The new Jagaur XF Sportbrake, the company’s first estate car since the unloved X-type wagon. Its range is diesel only, kicking off with a 161bhp 2.2-litre (£31,940) and topping out with the 272bhp 3-litre V6 Diesel S model we’ve driven here, which starts at £44,355.
Technical highlights?
The rear suspension set-up is actually different to the XF saloon’s, coil springs replaced by self-levelling air suspension designed to counteract your furniture shopping and deliver identical feel and responses to its four-door sibling.
The Diesel S also gets Jaguar Adaptive Dynamics as standard, active dampers which continually adapt to conditions and which can also be altered by the driver. It’s optional on the lesser-powered 3-litre V6 diesel model.
What’s it like to drive?
The XF is already a great handling car, but having driven the saloon and Sportbrake back to back, the estate actually feels better.
You’re not rewarded with oodles of feel and feedback (and the steering is way too light), but the car responds very well to direction changes and you can get a real flow going, never deflected from your line thanks to the well judged ride and each corner needing just one input of steering. It’s a very satisfying car to drive quickly, with much better body control than an Audi A6 and less reliance on confusing chassis settings than a BMW 5-series.

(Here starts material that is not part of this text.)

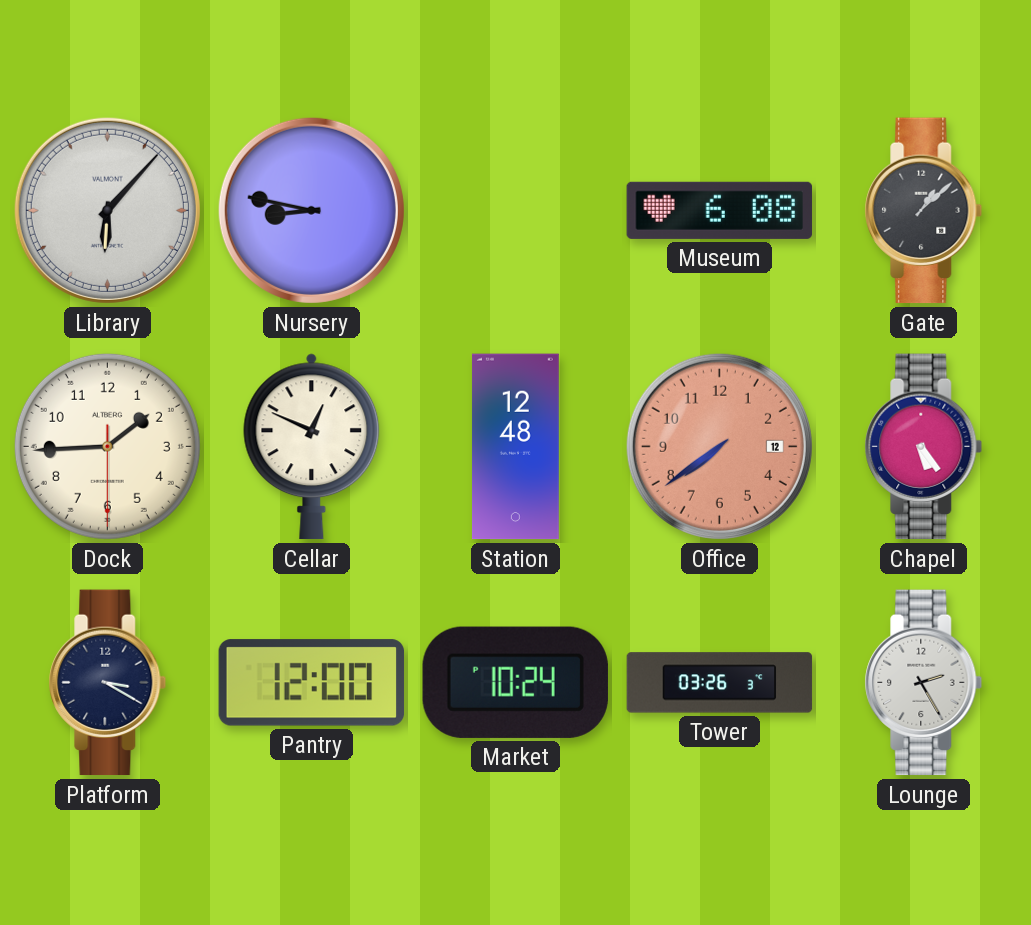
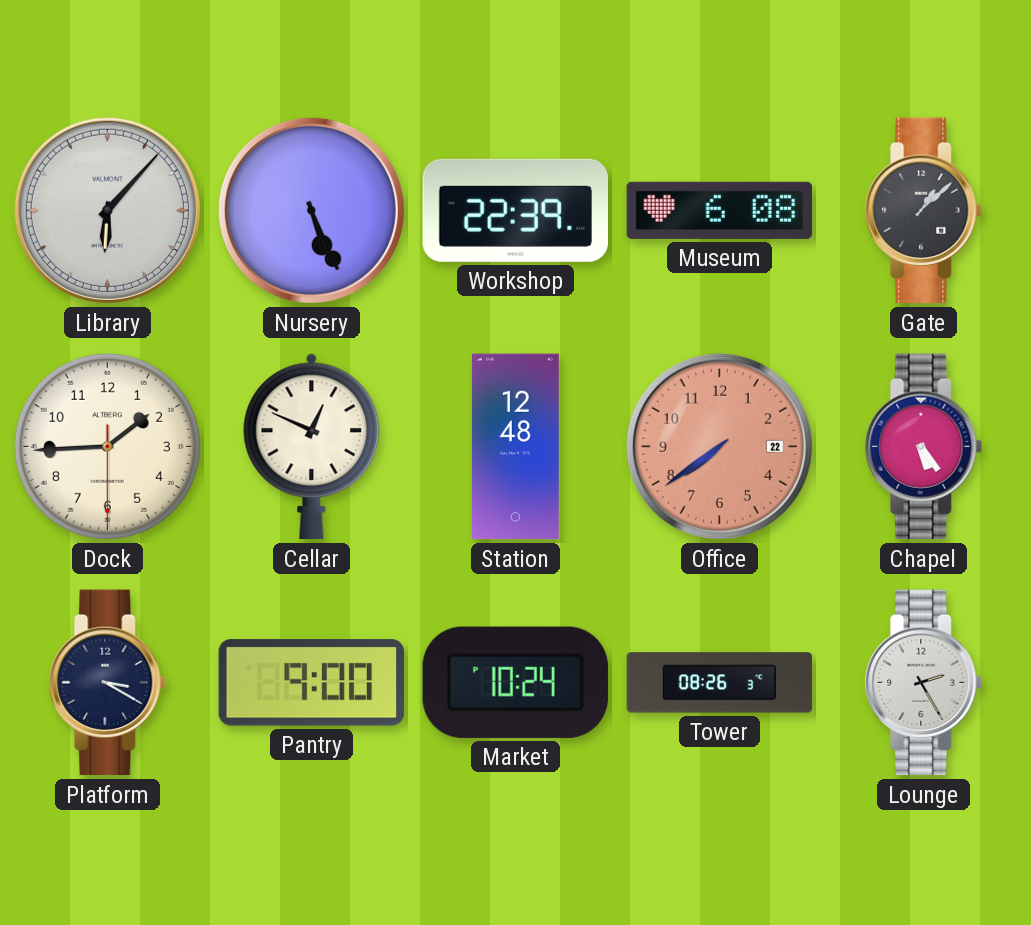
Nursery: 8:47 -> 5:26
Workshop: none -> 22:39
Office date: 12 -> 22
Pantry: 12:00 -> 9:00
Tower: 03:26 -> 08:26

This range-topping V6 diesel S engine is a cracker too. The standard-fit ZF eight-speed auto is as smooth as ever, and with no narrow powerband, more an even spread of smooth torque, progress is smooth and relentless. There’s enough grunt to light the rear tyres up, too. It’s light years ahead of the 2.2-litre four-pot diesel in terms of refinement (and, of course, pace), though that will doubtless be the model that mops up most sales in the Sportbrake range.
How does it compare?
Prices, performance and loadspace (1675 litres with the rear seats down) are all on par with equivalent A6 Avants and 5-series Tourings – no coincidence, we’d bet. The XF is a more appealing proposition to drive and, to our eyes, to look at. The only estate car with nearly as much style is Mercedes’ new CLS Shooting Brake. You’ll sacrifice 125 litres of bootspace and it costs nearly £9000 more than the XF, but it’s certainly an appealing alternative.
Anything else I need to know?
Introduced at the same time as 2013 model year XFs, the Sportbrake gets a number of tweaks, including Jaguar’s new Meridian sound system (replacing the Bowers & Wilkins unit, which we reckon sounded a bit better). A powered tailgate is optional on SE models, and standard on all others.